The study’s findings show that the ASTP, a recognized case of science diplomacy, may be considered a construction of an ideal type of SD. An ideal type is a heuristic device that can be contrasted and compared with other recognized cases of SD. The ideal type of SD highlights the weight of historical preconditions, qualitative and phenomenological data analysis and its tabular representation, and the path dependency scheme. In the context of a single example of ASTP, the ideal type cannot be applied universally, but can be contrasted and compared with other recognized cases of SD. In this sense, the study’s findings are of intrinsic value to the specific case of SD in the historical context of the Cold War.

The body of literature can be divided into two relevant groups: 1) official reports and scholarly publications identifying contemporary science diplomacy; and 2) scholarly publications and memoirs on recognized cases of science diplomacy between the United States and the USSR during the Cold War.

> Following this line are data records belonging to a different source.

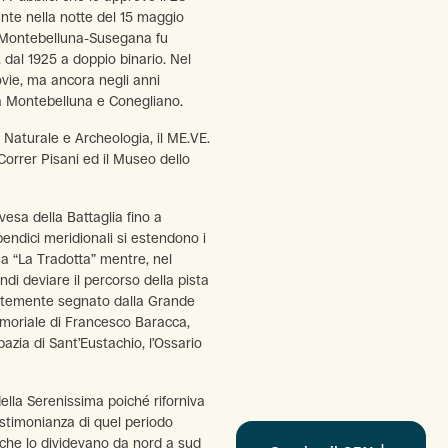
nte nella notte del 15 maggio
la Montebelluna-Susegana fu
o, dal 1925 a doppio binario. Nel
ovie, ma ancora negli anni
tra Montebelluna e Conegliano.
 Naturale e Archeologia, il ME.VE.
orrer Pisani ed il Museo dello
rvesa della Battaglia fino a
pendici meridionali si estendono i
a “La Tradotta” mentre, nel
ndi deviare il percorso della pista
 fortemente segnato dalla Grande
memoriale di Francesco Baracca,
bazia di Sant’Eustachio, l’Ossario
ella Serenissima poiché riforniva
stimonianza di quel periodo
e che lo dividevano da nord a sud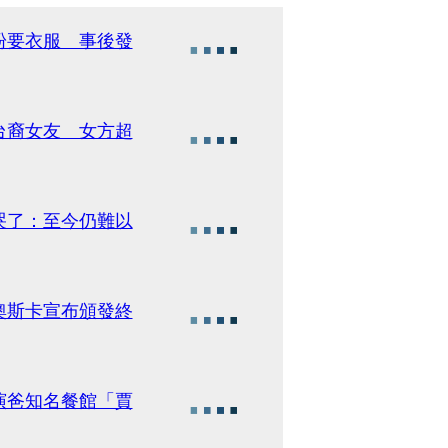
粉要衣服 事後發
台裔女友 女方超
哭了：至今仍難以
奧斯卡宣布頒發終
演爸知名餐館「賈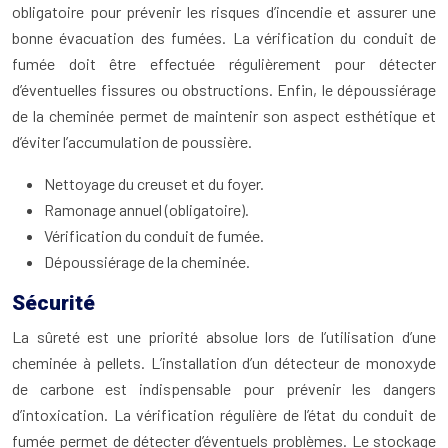
obligatoire pour prévenir les risques d’incendie et assurer une
bonne évacuation des fumées. La vérification du conduit de
fumée doit être effectuée régulièrement pour détecter
d’éventuelles fissures ou obstructions. Enfin, le dépoussiérage
de la cheminée permet de maintenir son aspect esthétique et
d’éviter l’accumulation de poussière.
Nettoyage du creuset et du foyer.
Ramonage annuel (obligatoire).
Vérification du conduit de fumée.
Dépoussiérage de la cheminée.
Sécurité
La sûreté est une priorité absolue lors de l’utilisation d’une
cheminée à pellets. L’installation d’un détecteur de monoxyde
de carbone est indispensable pour prévenir les dangers
d’intoxication. La vérification régulière de l’état du conduit de
fumée permet de détecter d’éventuels problèmes. Le stockage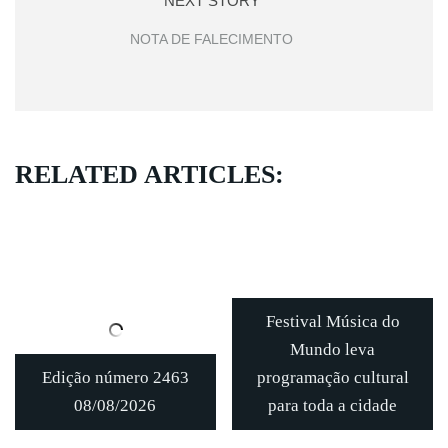
NEXT STORY
NOTA DE FALECIMENTO
RELATED ARTICLES:
Festival Música do
Mundo leva
Edição número 2463
programação cultural
08/08/2026
para toda a cidade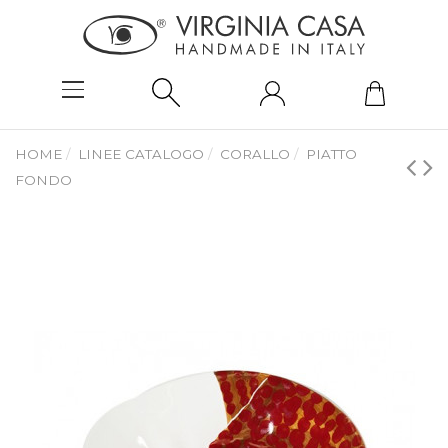
HOME
LINEE CATALOGO
CORALLO
PIATTO
FONDO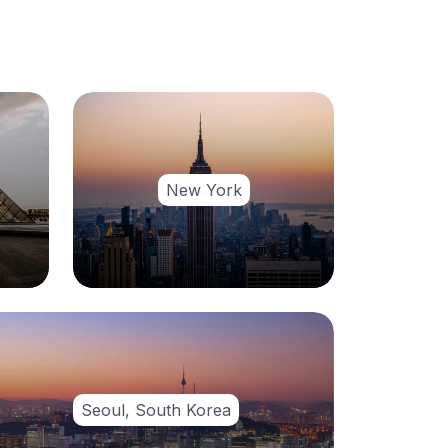
New York
Seoul, South Korea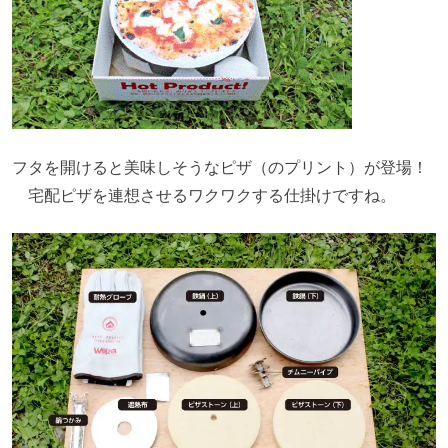
フタを開けると美味しそうなピザ（のプリント）が登場！
宅配ピザを連想させるワクワクする仕掛けですね。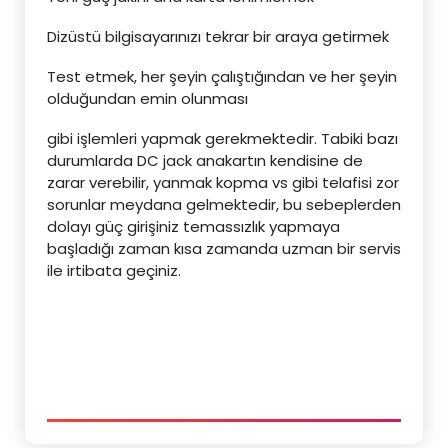
Dizüstü bilgisayarınızı tekrar bir araya getirmek
Test etmek, her şeyin çalıştığından ve her şeyin
olduğundan emin olunması
gibi işlemleri yapmak gerekmektedir. Tabiki bazı
durumlarda DC jack anakartın kendisine de
zarar verebilir, yanmak kopma vs gibi telafisi zor
sorunlar meydana gelmektedir, bu sebeplerden
dolayı güç girişiniz temassızlık yapmaya
başladığı zaman kısa zamanda uzman bir servis
ile irtibata geçiniz.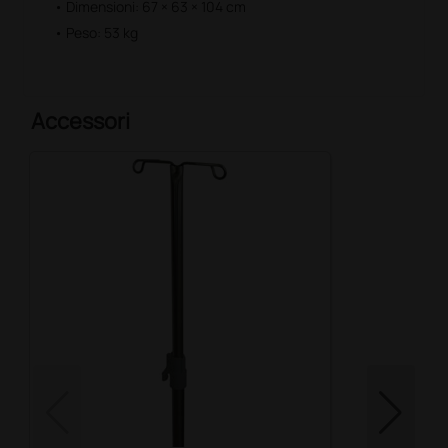
• Dimensioni: 67 × 63 × 104 cm
• Peso: 53 kg
Accessori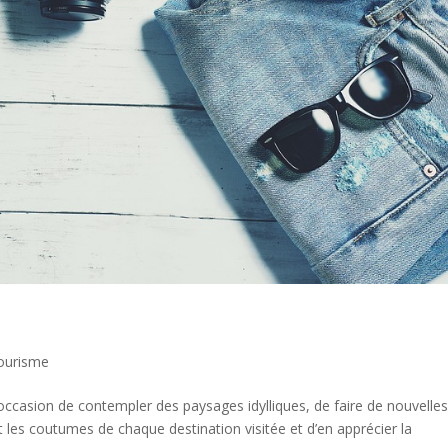
ourisme
occasion de contempler des paysages idylliques, de faire de nouvelle
t les coutumes de chaque destination visitée et d’en apprécier la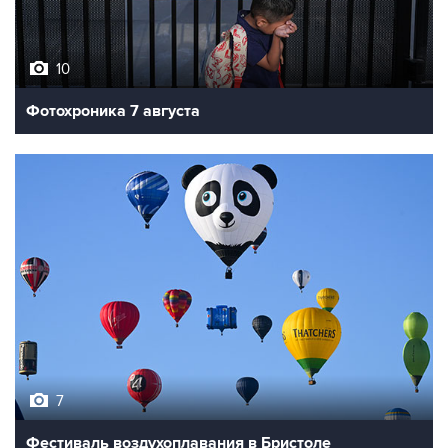
10
Фотохроника 7 августа
7
Фестиваль воздухоплавания в Бристоле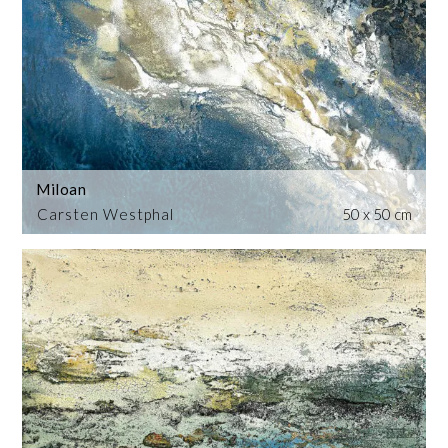
Miloan
Carsten Westphal
50 x 50 cm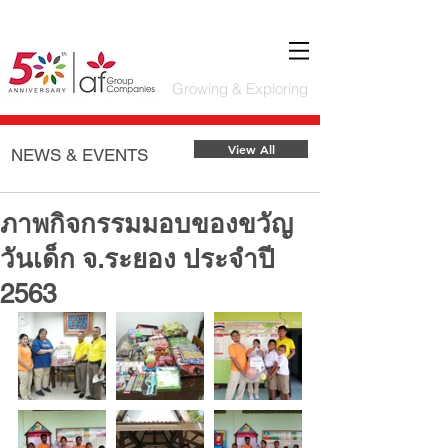
Growing & Exploring
Featured Posts
View All
NEWS & EVENTS
ภาพกิจกรรมมอบของขวัญ
วันเด็ก จ.ระยอง ประจำปี
2563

The field of science diplomacy branched out from diplomatic studies relatively recently, even though science diplomacy has a long history. The new discipline focuses on engagement between scientists and diplomats/politicians in inter-state relations, as well as strengthening inter-state relations through scientific cooperation. The frontline of literature on contemporary science diplomacy is represented by reports from the United Kingdom’s Royal Society, the American Association for the Advancement of Science (AAAS)2 and the National Academies of Sciences in the United States,3 and the European Commission,4 etc. In addition, some ministries of foreign affairs that adopt the implementation of science diplomacy approaches into their foreign policy have released their own reports,5 which define, contemplate and elaborate contemporary science diplomacy.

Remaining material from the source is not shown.